# YOUR OBJECTIVE
From start to end, write out the following data exactly, apart from its images.

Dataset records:
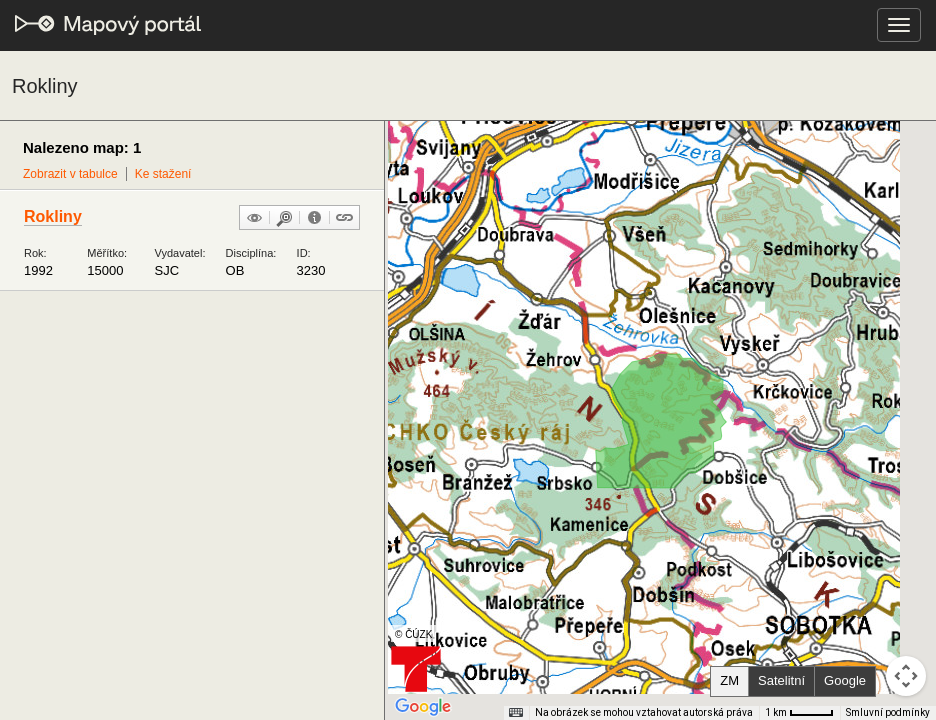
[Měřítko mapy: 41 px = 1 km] (799, 713)
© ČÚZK (413, 634)
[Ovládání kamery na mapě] (906, 676)
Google (845, 680)
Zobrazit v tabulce (70, 174)
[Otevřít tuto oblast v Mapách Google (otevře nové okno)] (423, 707)
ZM (729, 680)
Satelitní (781, 680)
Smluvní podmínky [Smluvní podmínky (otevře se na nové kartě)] (888, 712)
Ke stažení (163, 174)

# TASK RESPONSE
[Měřítko mapy: 41 px = 1 km] (799, 713)
© ČÚZK (413, 634)
[Ovládání kamery na mapě] (906, 676)
Google (845, 680)
Zobrazit v tabulce (70, 174)
[Otevřít tuto oblast v Mapách Google (otevře nové okno)] (423, 707)
ZM (729, 680)
Satelitní (781, 680)
Smluvní podmínky [Smluvní podmínky (otevře se na nové kartě)] (888, 712)
Ke stažení (163, 174)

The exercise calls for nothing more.